- C64 cover art
- Developer: Thalamus
- Publisher: Thalamus
- Designer: Stavros Fasoulas
- Composer: Rob Hubbard
- Platforms: Commodore 64, ZX Spectrum
- Release: 1986: C64 1989: Spectrum
- Genre: Scrolling shooter
- Mode: Single-player

= Sanxion =

1986 video game

Sanxion is a horizontally scrolling shooter developed by Stavros Fasoulas for the Commodore 64 and published in 1986 by Thalamus Ltd. It was the first game released by Thalamus. A ZX Spectrum port followed in 1989. Fasoulas also wrote Delta and Quedex.

==Gameplay==
Sanxion is a horizontally scrolling shooter. The goal to traverse each level from left to right avoiding or destroying any enemies and obstacles. The scrolling speed is controllable, increasing the closer the player is to the center of the screen. The screen is divided in two sections, the upper one with an overhead view, and the lower one, taking up two-thirds of the screen, shows a typical side view. Enemies can come from both sides of the screen in close formations that the player must avoid colliding with.

While the scrolling is automatic for the most part, the player can control the speed of the engines (there is even a bonus timer that counts down, as an incentive for those who want to "blast through"), and the pitch of the noise alters accordingly, while sounding vaguely like a didgeridoo. This "adjustable rate autoscroll" is uncommon in the genre (Armed Police Unit Gallop is another example of this). There are a few exceptions, though. Several levels end with sections where the ship is forced to fly at maximum speed (a two-note siren will sound at the beginning of such sections), where the player must be quick to avoid oncoming barriers.

There are two main types of levels in Sanxion, based on the enemies. In some, such as the first, the enemies are constant throughout the level. In some others, such as the second, reaching a certain point (usually change of terrain) will cause all enemies on screen to self-destruct, and a different type of enemy will appear. There are exceptions to these patterns.

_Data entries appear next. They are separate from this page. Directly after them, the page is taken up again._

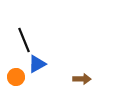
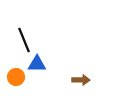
blue triangle: rotated 30 degrees clockwise
brown arrow: moved 1 px left, 1 px down
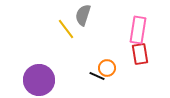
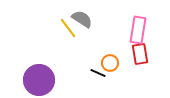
gray semicircle: moved 1 px left, 4 px down; rotated 105 degrees clockwise
yellow line: moved 2 px right, 1 px up
orange circle: moved 3 px right, 5 px up
black line: moved 1 px right, 3 px up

At the end of each level, there are non-lethal bonus stages which award points to the player for shooting, crashing or avoiding floating letters (the action required depends on the actual letter) at great speed. The background in these stages is a rainbow, and the "radar" does not show your ship.

==Ports==
===ZX Spectrum===
Sanxion was ported externally to the ZX Spectrum by Softstorm Developments and published in 1989 with the subtitle the Spectrum Remix in both 48k and 128k versions. This port has noticeable gameplay differences, e.g. the scrolling speed is fixed. The music score features renditions of the two main themes arranged by Wally Beben.

===Game Boy Advance===
A port was planned by Thalamus Interactive in 2001 for the Game Boy Advance, with updated graphics and new features, like two-player mode and end-of-level bosses. A prototype without a split screen was developed, but the game was perceived too financially risky and ultimately canceled.

==Development==
Sanxion was the first Thalamus game to use the Cyberload loader by John Twiddy, famous for containing the string "hackers screw off and die". Computer Gaming World noted the presence of the fastloader (although not the string present) and was thankful for its inclusion.

===Music===
The SID music by Rob Hubbard called "Thalamusik" was played in the Commodore 64 tape loading screen, during several minutes of slow tape load. The piece was inspired by Zoolook by Jean Michel Jarre, a piece that Hubbard also reproduced in SID form for some public domain demos. It was popular and later spawned several fan-made remixes.

The menu plays a SID version of Sergei Prokofiev's "Dance of the Knights" piece from the ballet Romeo and Juliet.

==Reception==
The game was reviewed in 1988 in Dragon #130 by Hartley, Patricia, and Kirk Lesser in "The Role of Computers" column. The reviewers gave the game 4 out of 5 stars.

Commodore Users Mike Pattenden considered the game to be a clone of Uridium which was well executed but not really worth purchasing as an alternative to the cheaper rival Warhawk.

It was voted Best Soundtrack of the Year at the Golden Joystick Awards.

In a retrospective review Kristan Reed of Eurogamer gave the game a 7/10 rating: "Although Sanxion doesn't stand up nearly as well as Uridium does these days, it was still a real highlight of the C64's growing love-affair with shooters. If you're a twitch shooter junkie, this is a game you have to play at some stage".